I have had Radiation induced lumbar plexopathy (RILP) for 50 years ever since I received pelvic radiation after a pollop removal. At the time it was suggested I could have radiation just in case anything had escaped although the doctors thought they had removed everything (the pollop had become fractured before being removed). At the time I was in my early 30s with a young family and thought it might be best to take up the offer of radiation. Nobody warned me about after effects at the time. Gradually over time, starting with my big toe, numbness has crept up my leg. I now wear an orthotic device to help with foot drop. That is ok, I manage with a limp. However another symptom has appeared over the last 4 years or so.
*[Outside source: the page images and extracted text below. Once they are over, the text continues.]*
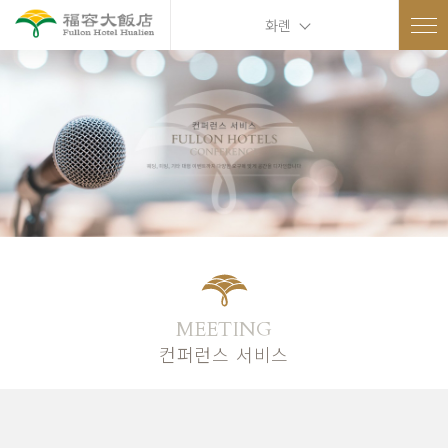
화롄
MEETING
컨퍼런스 서비스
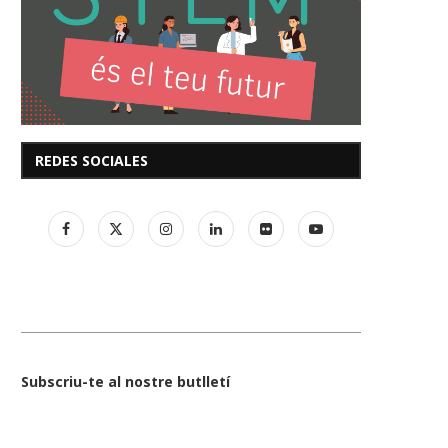
REDES SOCIALES
Subscriu-te al nostre butlletí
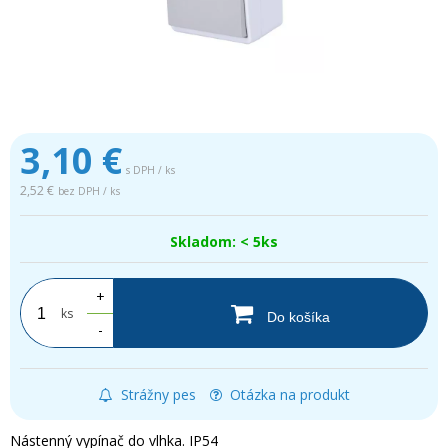
3,10
€
s DPH / ks
2,52 €
bez DPH / ks
Skladom: < 5ks
+
ks
Do košíka
-
Strážny pes
Otázka na produkt
Nástenný vypínač do vlhka. IP54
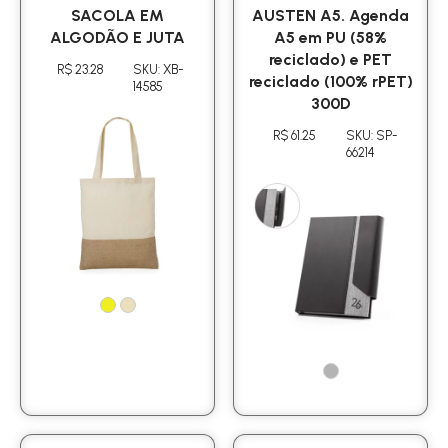
SACOLA EM
AUSTEN A5. Agenda
ALGODÃO E JUTA
A5 em PU (58%
reciclado) e PET
R$ 23.28
SKU: XB-
reciclado (100% rPET)
14585
300D
R$ 61.25
SKU: SP-
66214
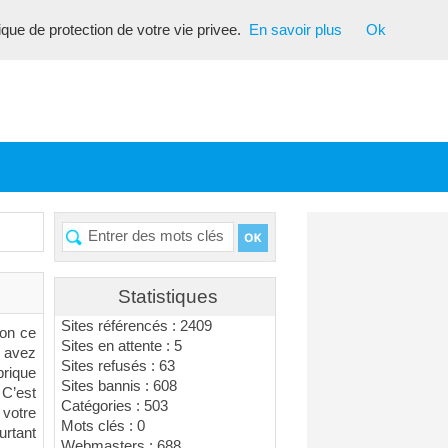
tique de protection de votre vie privee.
En savoir plus
Ok
Statistiques
Sites référencés : 2409
Non ce
Sites en attente : 5
s avez
Sites refusés : 63
brique
Sites bannis : 608
 C’est
Catégories : 503
 votre
Mots clés : 0
urtant
Webmasters : 688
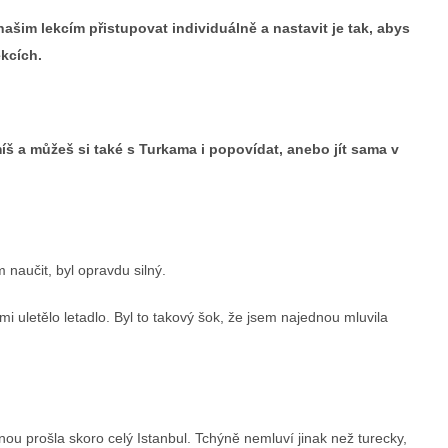
našim lekcím přistupovat individuálně a nastavit je tak, abys
ekcích.
míš a můžeš si také s Turkama i popovídat, anebo jít sama v
 naučit, byl opravdu silný.
i uletělo letadlo. Byl to takový šok, že jsem najednou mluvila
ou prošla skoro celý Istanbul. Tchýně nemluví jinak než turecky,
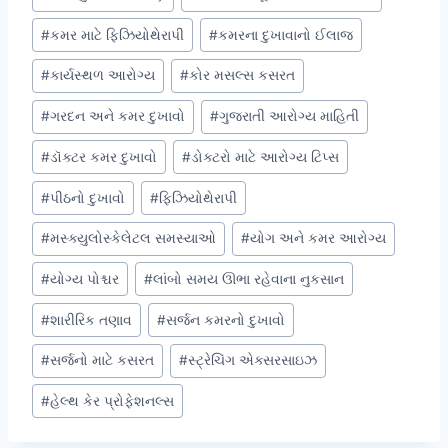
#
કમર માટે ફિઝિયોથેરાપી
#
કમરના દુખાવાનો ઈલાજ
#
કાર્યસ્થળ આરોગ્ય
#
કોર મસલ્સ કસરત
#
ગરદન અને કમર દુખાવો
#
ગુજરાતી આરોગ્ય માહિતી
#
ડૉક્ટર કમર દુખાવો
#
ડોક્ટરો માટે આરોગ્ય ટિપ્સ
#
પીઠનો દુખાવો
#
ફિઝિયોથેરાપી
#
મસ્ક્યુલોસ્કેલેટલ સમસ્યાઓ
#
યોગ અને કમર આરોગ્ય
#
યોગ્ય પોશ્ચર
#
લાંબો સમય ઊભા રહેવાના નુકસાન
#
શારીરિક તણાવ
#
સર્જન કમરનો દુખાવો
#
સર્જનો માટે કસરત
#
સ્ટ્રેચિંગ એક્સરસાઇઝ
#
હેલ્થ કેર પ્રોફેશનલ્સ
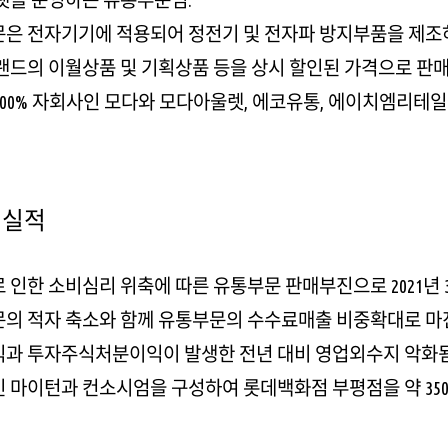
은 전자기기에 적용되어 정전기 및 전자파 방지부품을 제조하
랜드의 이월상품 및 기획상품 등을 상시 할인된 가격으로 판매
년 100% 자회사인 모다와 모다아울렛, 에코유통, 에이치엠리테
 실적
 인한 소비심리 위축에 따른 유통부문 판매부진으로 2021년 
의 적자 축소와 함께 유통부문의 수수료매출 비중확대로 마진율
과 투자주식처분이익이 발생한 전년 대비 영업외수지 악화됨
 마이턴과 컨소시엄을 구성하여 롯데백화점 부평점을 약 35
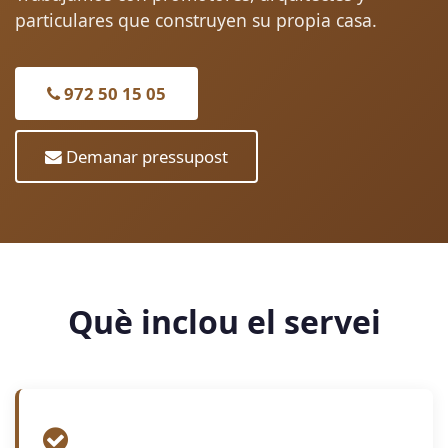
particulares que construyen su propia casa.
972 50 15 05
Demanar pressupost
Què inclou el servei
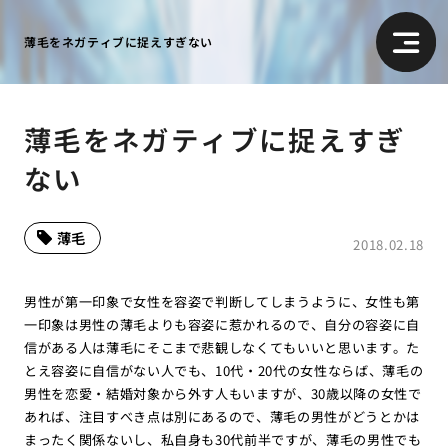
薄毛をネガティブに捉えすぎない
薄毛をネガティブに捉えすぎ
ない
薄毛
2018.02.18
男性が第一印象で女性を容姿で判断してしまうように、女性も第
一印象は男性の薄毛よりも容姿に惹かれるので、自分の容姿に自
信がある人は薄毛にそこまで悲観しなくてもいいと思います。た
とえ容姿に自信がない人でも、10代・20代の女性ならば、薄毛の
男性を恋愛・結婚対象から外す人もいますが、30歳以降の女性で
あれば、注目すべき点は別にあるので、薄毛の男性がどうとかは
まったく関係ないし、私自身も30代前半ですが、薄毛の男性でも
I started having a prickly feeling in my lower back/buttocks - this has progressed (I think) to my genital area where I have a sensation of wetness- I wasn’t sure if this was the vaginal or urinary area (not my anus as I have a stoma!). This sensation is really uncomfortable- to walk around all day with this feeling of wetness, yet there is no wetness. My GP immediately thought it was connected to post menopause symptoms and put me on HRT. However she eventually referred me to a Neurologist, and I subsequently had an MRI scan and an EMG examination. I was hoping the Neurologist would be able to advise me about this latest symptom but all he has done really is confirm I have RILP - which of course I already knew.

I wondered if anyone else had experienced this wetness sensation - possibly elsewhere on their bodies? I think it maybe called ‘peripheral nerve damage’.